System for Picture Interpretation for Blind
UI Analysis

Zdenek Mikovec
xmikovec@fel.cvut.cz

Abstract

The problem of description and interpretation of pictorial information by blind users is discussed. A system both for description and interpretation of pictorial information has been designed and implemented. The user interface (UI) of the software tools for browsing the picture by blind users is presented.

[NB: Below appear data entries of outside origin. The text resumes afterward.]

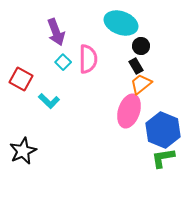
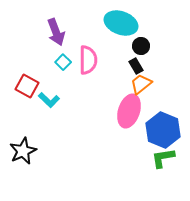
pink semicircle: moved 1 px down
red square: moved 6 px right, 7 px down
cyan L-shape: moved 1 px up
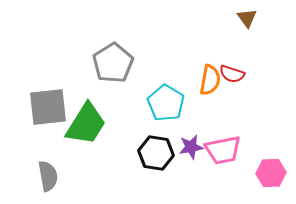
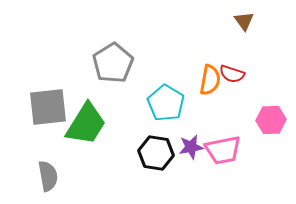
brown triangle: moved 3 px left, 3 px down
pink hexagon: moved 53 px up
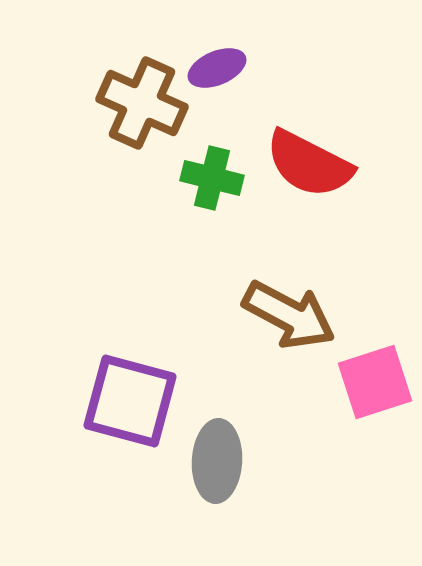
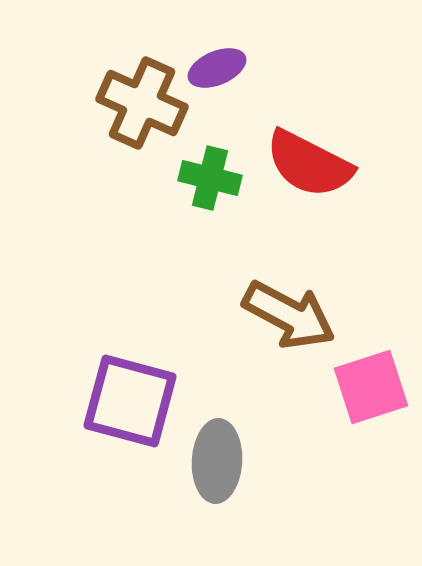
green cross: moved 2 px left
pink square: moved 4 px left, 5 px down
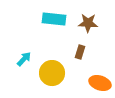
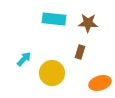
orange ellipse: rotated 35 degrees counterclockwise
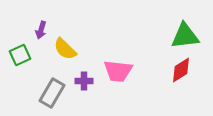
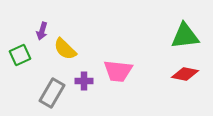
purple arrow: moved 1 px right, 1 px down
red diamond: moved 4 px right, 4 px down; rotated 44 degrees clockwise
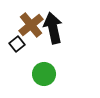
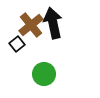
black arrow: moved 5 px up
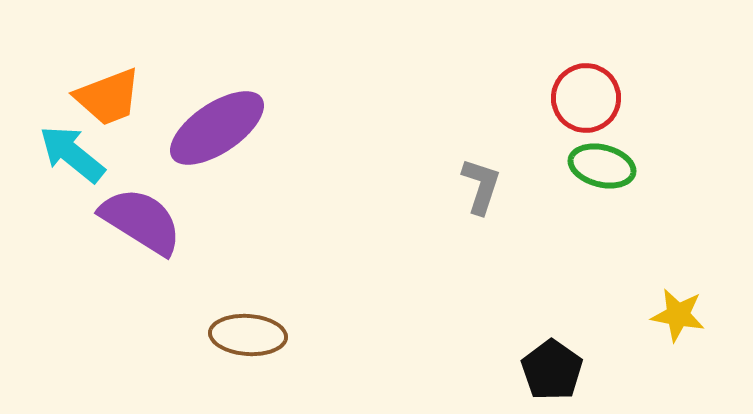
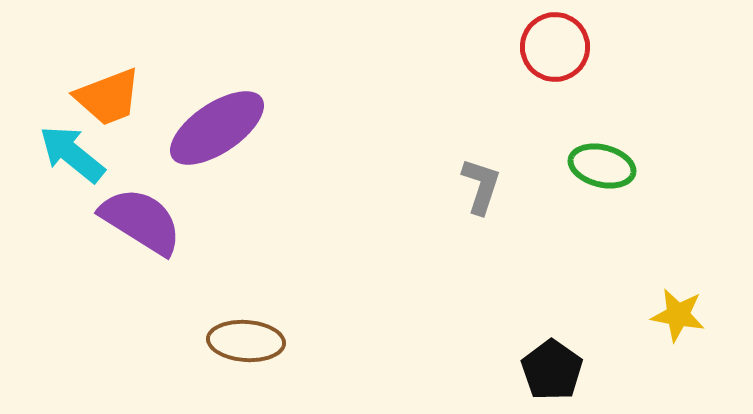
red circle: moved 31 px left, 51 px up
brown ellipse: moved 2 px left, 6 px down
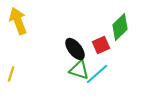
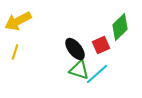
yellow arrow: rotated 96 degrees counterclockwise
yellow line: moved 4 px right, 22 px up
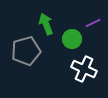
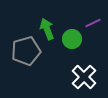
green arrow: moved 1 px right, 5 px down
white cross: moved 8 px down; rotated 20 degrees clockwise
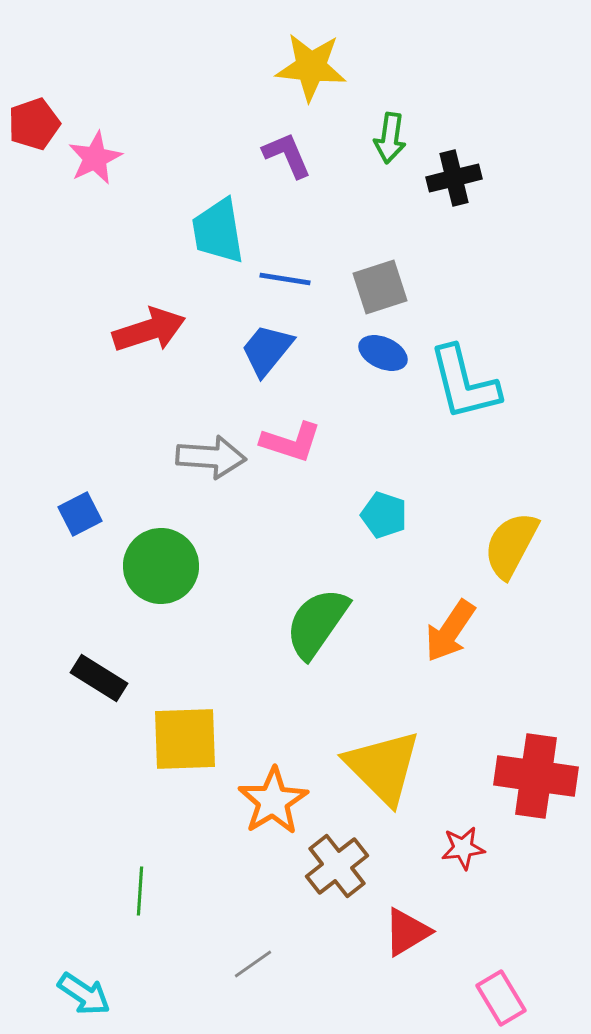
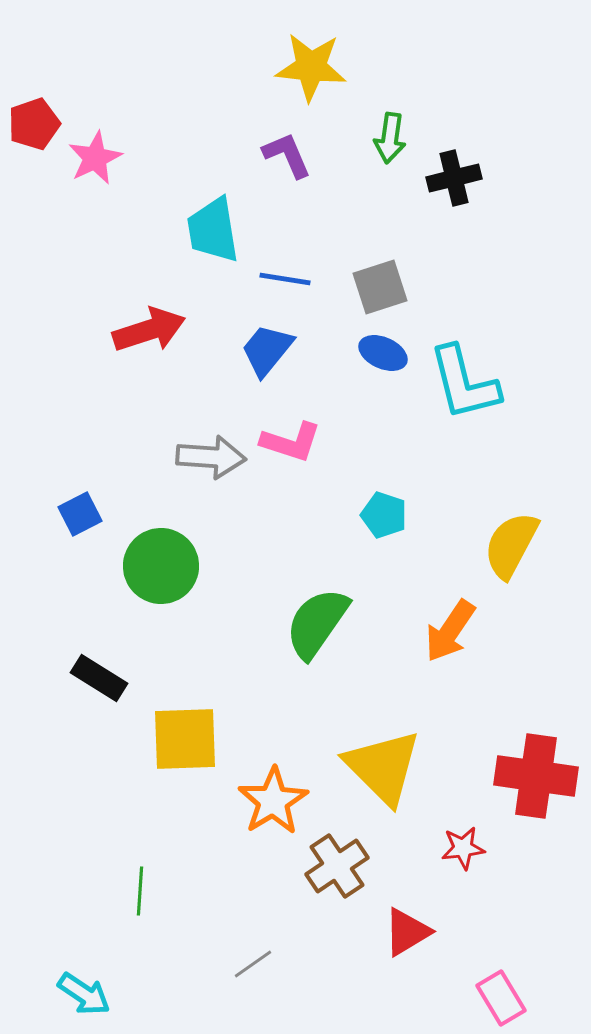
cyan trapezoid: moved 5 px left, 1 px up
brown cross: rotated 4 degrees clockwise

Detail information about this project at http://cs.felk.cvut.cz/~xmikovec/bis.


Contents

1. Introduction
2. Problem specification
3. Solution
4. Conclusion

1. Introduction

Development of Information Technologies (IT) at the end of 20th century brings two main changes for the blind. The first, positive one is extensive electronic communication, which gave blind people the ability to work and communicate with other people at nearly the same level as non-blind. The second, negative change (for the blind) is more intensive use of graphical user interface (GUI) with pictures and visual effects. The problem of graphical information is its very difficult presentation for the blind and the problem of GUI is a difficult orientation in it for the blind.
The motivation of our work is to suppress these negative aspects of new IT and support positive changes in IT development in such a way that the blind can use them more extensively.
In many cases the use of GUI is entirely dependent on the perception of graphical information in a form of pictures of various kinds. This means that blind users should get access to graphical information (at least on some level) in order to process the graphical information presented. The solution to this problem is the existence of tools that would allow blind users to browse a picture in a specific way. There are many problems related to picture perception. The meaning of a picture is specified both by the list of objects in the picture and by relations among objects. These relations are either of structural nature (left, right etc.) or semantic nature (a person talks to another person). Picture understanding is then derived from combination of both relation types.
Another problem that we had to solve is the handling of picture hierarchy. In general it is possible to group objects and also establish relations among these groups. The hierarchy can help us to perceive pictures on different levels of detail. This means that a tool that would allow blind users to browse pictures should be able to work with hierarchies. Besides the browser, by means of which blind users can perceive the picture, it is necessary to create a tool that would allow us to create the picture description that could be processed by the browser with properties described. In the following text the strategy for creation of such a tool for picture description creation is described. In order to automatize creation of both the picture description module and its browsing module some formal approach had to be devised. Such a tool is a grammar that allows us to define structure of picture description.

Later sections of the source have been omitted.